Work instructions: Each line from the one that has "- Texnika fan" through the end of the entries below must be written out exactly; leave out all other lines.

Extracted data:
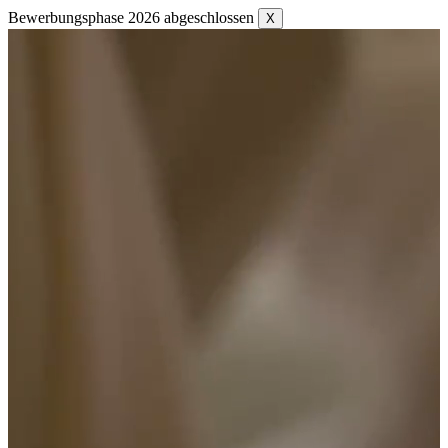
Bewerbungsphase 2026 abgeschlossen
X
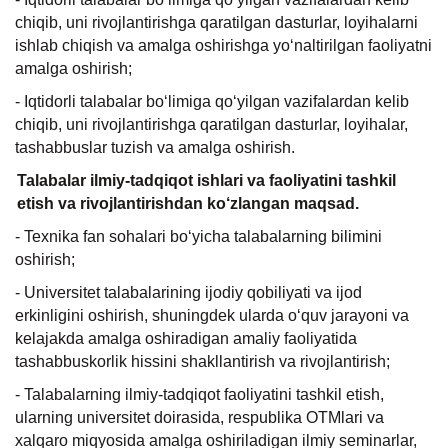
chiqib, uni rivojlantirishga qaratilgan dasturlar, loyihalarni
ishlab chiqish va amalga oshirishga yo‘naltirilgan faoliyatni
amalga oshirish;
- Iqtidorli talabalar bo‘limiga qo‘yilgan vazifalardan kelib
chiqib, uni rivojlantirishga qaratilgan dasturlar, loyihalar,
tashabbuslar tuzish va amalga oshirish.
Talabalar ilmiy-tadqiqot ishlari va faoliyatini tashkil
etish va rivojlantirishdan ko‘zlangan maqsad.
- Texnika fan sohalari bo‘yicha talabalarning bilimini
oshirish;
- Universitet talabalarining ijodiy qobiliyati va ijod
erkinligini oshirish, shuningdek ularda o‘quv jarayoni va
kelajakda amalga oshiradigan amaliy faoliyatida
tashabbuskorlik hissini shakllantirish va rivojlantirish;
- Talabalarning ilmiy-tadqiqot faoliyatini tashkil etish,
ularning universitet doirasida, respublika OTMlari va
xalqaro miqyosida amalga oshiriladigan ilmiy seminarlar,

Exercise output:
- Texnika fan sohalari bo‘yicha talabalarning bilimini
oshirish;
- Universitet talabalarining ijodiy qobiliyati va ijod
erkinligini oshirish, shuningdek ularda o‘quv jarayoni va
kelajakda amalga oshiradigan amaliy faoliyatida
tashabbuskorlik hissini shakllantirish va rivojlantirish;
- Talabalarning ilmiy-tadqiqot faoliyatini tashkil etish,
ularning universitet doirasida, respublika OTMlari va
xalqaro miqyosida amalga oshiriladigan ilmiy seminarlar,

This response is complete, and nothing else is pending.